Individual Russian athletes may still be able to compete in South Korea, subject to meeting strict anti-doping guidelines, and would be referred to as “Olympic Athlete(s) from Russia” at the Games.

IOC president Thomas Bach said at his closing news conference after two days of meetings in Lausanne, Switzerland, that leaving Russia in the name was “reflecting reality” that its athletes would be in South Korea.

The country plans to host an Olympic summit with athletes, coaches and officials on December 12 to decide whether to accept the places available.

Putin seemed to confirm the earlier call of Deputy Prime Minister Arkady Dvorkovich.

“We all know the athletes who will be going to the Olympics and their uniform will have the white, red and blue colours,” Dvorkovich told state media.

“We will all know that they will be representing Russia. I believe that they should go.”

Dvorkovich did hit out at the IOC, saying its actions “actions pose a manifestation of disrespect to the Olympic Games,” he said.

“This was an unfair decision.”

In recent weeks more than two dozen Russian athletes have been banned for life from the Olympics on allegations that they used performance-enhancing drugs in the 2014 schemes which also included sample-swapping.

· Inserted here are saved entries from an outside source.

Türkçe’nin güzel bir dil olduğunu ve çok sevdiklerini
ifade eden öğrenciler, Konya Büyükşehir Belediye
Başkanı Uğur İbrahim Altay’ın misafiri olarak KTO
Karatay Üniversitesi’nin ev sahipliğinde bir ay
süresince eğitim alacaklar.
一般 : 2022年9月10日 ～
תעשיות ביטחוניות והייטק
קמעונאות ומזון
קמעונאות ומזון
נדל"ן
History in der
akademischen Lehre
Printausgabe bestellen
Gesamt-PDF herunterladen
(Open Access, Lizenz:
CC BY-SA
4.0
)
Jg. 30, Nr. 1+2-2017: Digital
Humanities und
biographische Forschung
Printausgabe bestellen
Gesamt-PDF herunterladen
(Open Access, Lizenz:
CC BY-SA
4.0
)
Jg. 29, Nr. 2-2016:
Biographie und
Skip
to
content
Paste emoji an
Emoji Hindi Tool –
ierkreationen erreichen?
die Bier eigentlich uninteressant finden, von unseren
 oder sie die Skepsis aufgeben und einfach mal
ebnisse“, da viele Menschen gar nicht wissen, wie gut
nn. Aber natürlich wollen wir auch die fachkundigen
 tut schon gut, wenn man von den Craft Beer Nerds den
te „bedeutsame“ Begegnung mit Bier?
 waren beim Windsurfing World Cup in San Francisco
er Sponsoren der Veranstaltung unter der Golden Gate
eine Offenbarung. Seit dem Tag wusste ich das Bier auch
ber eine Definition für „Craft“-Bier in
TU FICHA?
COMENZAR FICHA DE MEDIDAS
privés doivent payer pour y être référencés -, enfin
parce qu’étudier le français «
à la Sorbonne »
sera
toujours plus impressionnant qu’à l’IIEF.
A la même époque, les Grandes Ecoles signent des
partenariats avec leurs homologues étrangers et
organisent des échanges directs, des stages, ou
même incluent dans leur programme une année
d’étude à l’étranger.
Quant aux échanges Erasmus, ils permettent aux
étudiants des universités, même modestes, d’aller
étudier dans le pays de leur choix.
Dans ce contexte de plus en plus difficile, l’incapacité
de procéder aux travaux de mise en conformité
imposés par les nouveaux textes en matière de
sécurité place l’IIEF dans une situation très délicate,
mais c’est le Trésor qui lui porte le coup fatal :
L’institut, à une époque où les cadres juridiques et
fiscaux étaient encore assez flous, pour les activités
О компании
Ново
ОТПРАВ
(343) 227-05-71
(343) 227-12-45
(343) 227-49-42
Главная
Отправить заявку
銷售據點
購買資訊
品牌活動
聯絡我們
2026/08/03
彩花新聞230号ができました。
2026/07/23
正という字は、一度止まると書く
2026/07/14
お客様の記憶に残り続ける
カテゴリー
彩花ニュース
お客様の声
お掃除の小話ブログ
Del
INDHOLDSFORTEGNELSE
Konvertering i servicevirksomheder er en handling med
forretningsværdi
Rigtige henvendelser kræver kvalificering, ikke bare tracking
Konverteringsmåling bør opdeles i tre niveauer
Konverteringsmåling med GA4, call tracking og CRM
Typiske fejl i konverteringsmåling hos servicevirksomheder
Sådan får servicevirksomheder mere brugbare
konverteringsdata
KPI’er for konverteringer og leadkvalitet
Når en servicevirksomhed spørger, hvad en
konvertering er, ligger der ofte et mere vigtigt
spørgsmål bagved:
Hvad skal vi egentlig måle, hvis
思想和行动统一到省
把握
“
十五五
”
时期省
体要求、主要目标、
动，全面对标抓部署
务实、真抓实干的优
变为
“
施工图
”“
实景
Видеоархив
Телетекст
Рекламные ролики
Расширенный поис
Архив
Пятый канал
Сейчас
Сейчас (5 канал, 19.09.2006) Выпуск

Bach said he hoped those attending would “represent a new generation of clean Russian athletes in the Games and build a bridge into a clean future of Russian sport.”

And it is possible the Russian flag could be used in the closing ceremony, Bach said, as a “signal that there Russia has then accepted and respected the sanction and that then a new beginning is possible… this could be then a really strong message for a new beginning.”

Many Russians had earlier taken to Twitter to express outrage over the IOC decision, tweeting under the hashtag “no Russia, no games.”

The doping allegations have been widely perceived in Russia as being politically motivated by Western rivals.

Russia topped the Sochi medal table but has now lost 11 medals – including four golds – as the IOC sanctioned 25 Russian athletes.

At his media conference, Bach said those denied medals in Sochi would be invited to the Pyeongchang Games and that medal ceremonies could be arranged in Lausanne or future sporting events.